This is the story of the culture, methods and tools, allowing the development of features in high-traffic super-sensitive components in a SaaS e-commerce product.
We all know that new features might also cause pain to our users, and of course we all try to minimize the amount of critical bugs in production.
Avoiding bugs in production is hard and trying to avoid all bugs might slow the development process. But I believe it’s possible to move forward quickly with new features, while successfully decreasing the amount of bugs reaching production and minimizing the impact of bugs that do reach it.

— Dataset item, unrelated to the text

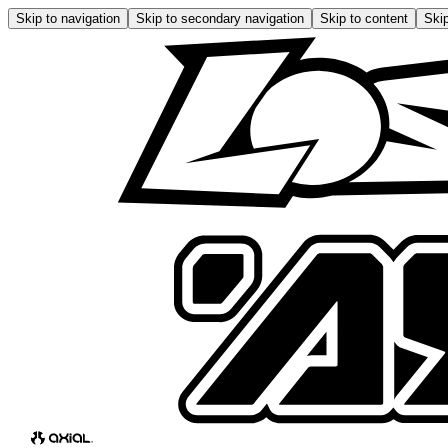
Skip to navigation
Skip to secondary navigation
Skip to content
Skip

In Wix, our group develops the e-commerce solution for Wix sites - it’s the platform that allows our users to build their online stores, manage their business, design their websites, and provide to their store visitors a professional and reliable e-commerce experience. When developing new features we must be very careful, since our users’ businesses depend on our platform. Yet we also need to be agile in order to keep up with the competition and give our users the new functionalities they need fast.
As a front-end developer, I work on some of the high-traffic and most-sensitive components of our e-commerce platform - the storefront pages and widget, like our gallery of products, our Cart page, our Checkout page, and more. These components are quite sensitive, since a regression in them can break the purchase flow for the site visitors, which are the buyers of our users.
We deploy to production many times a day, and when a code change is deployed, it affects millions of online stores in components that have thousands of hits per minute.
But still, we don’t have pre-production or testing environments, we test our changes directly on the production environment, and when a developer pushes a code change, it can reach production in hours or even minutes, without a manual QA in the process.
So how can it be done while also making sure we are being very cautious and responsible? Let’s see…
Minimizing regressions during development
During the development process we try to minimize the amount of regressions, meaning we want to add new functionality but keep the rest of the system working as before.
Of course we also do that by manual testing of QA and other relevant stakeholders, like product managers, designers and UX, but I want to focus on some of our developers' infrastructure.
We do that using several methods and tools:
High-coverage of tests: We strive to have very high test coverage, most of the tests are the integration tests that run our frontend application in different flows, expecting it to behave the same all the time. Working with TDD (Test Driven Development), these tests are being written along with the code itself. The tests are fast to run, but they use a relatively sterile and isolated environment, as it uses mock data and it doesn’t run next to other components or under the full architecture of a site.
E2E production tests: Using an internal tool that was developed at Wix, each change in a component is applied to a real production site, checking if the site is still functioning in the same way, both via logical checks and via screenshot comparisons. This lets us know that our change had no bad effect on a real-world non-sterile environment. In this case, the change runs along with the rest of the components around it, while the other components are the same as they are in production and only the component under test has changes compared to its state in production. This assures that we have no side effects caused by our change, and a broken test is probably caused by our change.
Performance testing: During development, using another tool developed at Wix, we monitor our artifact bundle size all the time, checking if our change had no major bad effects in that aspect. For example, we might add a new package to our package.json, not taking into consideration that it’s increasing the bundle size enormously, causing a regression in the load-time of the component. In addition, as with the visual E2E tests, we also test in production sites for which the artifact from our change didn’t cause a regression in Google Lighthouse score.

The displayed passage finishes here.